Bien avant de quitter son groupe, Marian jouait déjà des législations luxembourgeoise et belge pour y installer ses sociétés, prenant des participations ici, réalisant là des montages sophistiqués. Dès 2007, il crée en Belgique une société financière, Loba Holding. En 2011, ce sont deux autres qui voient le jour au Luxembourg, Hésione et Hésione Investissement, détentrices de certaines de ses sociétés en France. Mais l’un de ses amis admire néanmoins l’homme qui, il y a des années, frôlant «la liquidation personnelle» selon lui, a réussi à remonter la pente jusqu’à se retrouver milliardaire.

Fait rare, notre homme a abandonné la nationalité française pour adopter la belge. Pourquoi ? Mystère. Questionné dans une rare intervention télévisée en Belgique, sur LN24, en mai 2021, il confirme mais botte en touche : «La Belgique est un pays extraordinairement accueillant, on a trouvé un accueil tout à fait gentil, on a eu envie de rester», assure sans rire ce personnage réputé pour son goût du secret. Mais pour une de ses connaissances à Bruxelles, Jean-Claude Marian pourrait préparer son déménagement à Monaco, comme auparavant Johnny Hallyday.
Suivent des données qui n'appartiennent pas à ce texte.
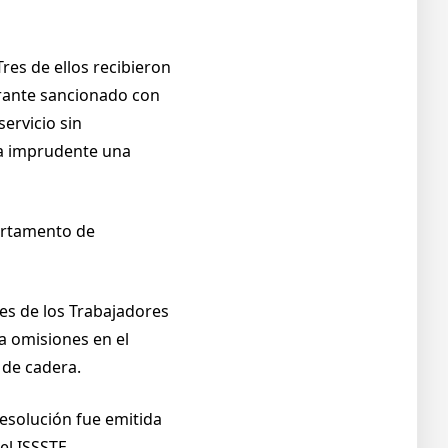
res de ellos recibieron
grante sancionado con
ervicio sin
ra imprudente una
partamento de
les de los Trabajadores
a omisiones en el
 de cadera.
resolución fue emitida
el ISSSTE.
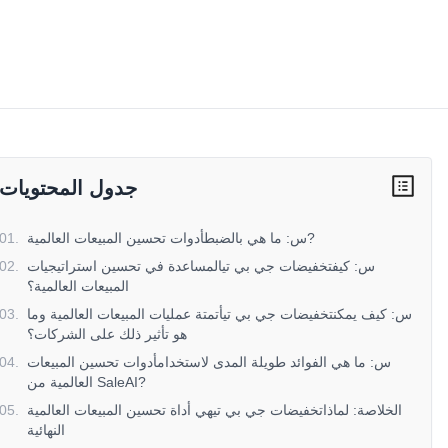
جدول المحتويات
س: ما هي بالضبطأدوات تحسين المبيعات العالمية?
.
01
س: كيفتخفيضات جي بي تيالمساعدة في تحسين استراتيجيات
.
02
المبيعات العالمية؟
س: كيف يمكنتخفيضات جي بي تيأتمتة عمليات المبيعات العالمية وما
.
03
هو تأثير ذلك على الشركات؟
س: ما هي الفوائد طويلة المدى لاستخدامأدوات تحسين المبيعات
.
04
العالمية من SaleAI?
الخلاصة: لماذاتخفيضات جي بي تيهي أداة تحسين المبيعات العالمية
.
05
النهائية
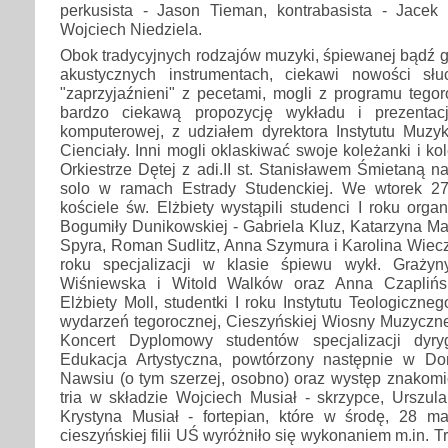
perkusista - Jason Tieman, kontrabasista - Jacek N
Wojciech Niedziela.
Obok tradycyjnych rodzajów muzyki, śpiewanej bądź gr
akustycznych instrumentach, ciekawi nowości słu
"zaprzyjaźnieni" z pecetami, mogli z programu tego
bardzo ciekawą propozycję wykładu i prezentacj
komputerowej, z udziałem dyrektora Instytutu Muzyki
Cienciały. Inni mogli oklaskiwać swoje koleżanki i 
Orkiestrze Dętej z adi.II st. Stanisławem Śmietaną n
solo w ramach Estrady Studenckiej. We wtorek 2
kościele św. Elżbiety wystąpili studenci I roku organ
Bogumiły Dunikowskiej - Gabriela Kluz, Katarzyna M
Spyra, Roman Sudlitz, Anna Szymura i Karolina Wiecz
roku specjalizacji w klasie śpiewu wykł. Grażyn
Wiśniewska i Witold Walków oraz Anna Czaplińsk
Elżbiety Moll, studentki I roku Instytutu Teologiczne
wydarzeń tegorocznej, Cieszyńskiej Wiosny Muzycznej
Koncert Dyplomowy studentów specjalizacji dyry
Edukacja Artystyczna, powtórzony następnie w 
Nawsiu (o tym szerzej, osobno) oraz występ znakomi
tria w składzie Wojciech Musiał - skrzypce, Urszula
Krystyna Musiał - fortepian, które w środę, 28 m
cieszyńskiej filii UŚ wyróżniło się wykonaniem m.in. Tr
«Le seul moyen pour cela c’est de devenir belge après dix ans de résidence à Bruxelles, puis de renoncer à la nationalité française avant de s’installer sur le Rocher, estime cette source. Après cela, zéro impôt et zéro droit de succession.» En effet, stipule la règle locale, tout résident monégasque qui détiendra des biens à la fois à Monaco et dans différents Etats de l’Union européenne aura sa succession soumise à une loi unique, celle de la principauté, qui applique zéro droit de succession entre parents et enfants ou conjoints.

«Peu probable», tempère son ami en réponse à Libé sans toutefois élucider le mystère. Reconverti dans la promotion immobilière en Belgique, Jean-Claude Marian a racheté l’année dernière une pâtisserie belge, célèbre depuis sa création en 1910, Wittamer. Les personnes âgées, les immeubles, les gâteaux : ainsi va la spéculation.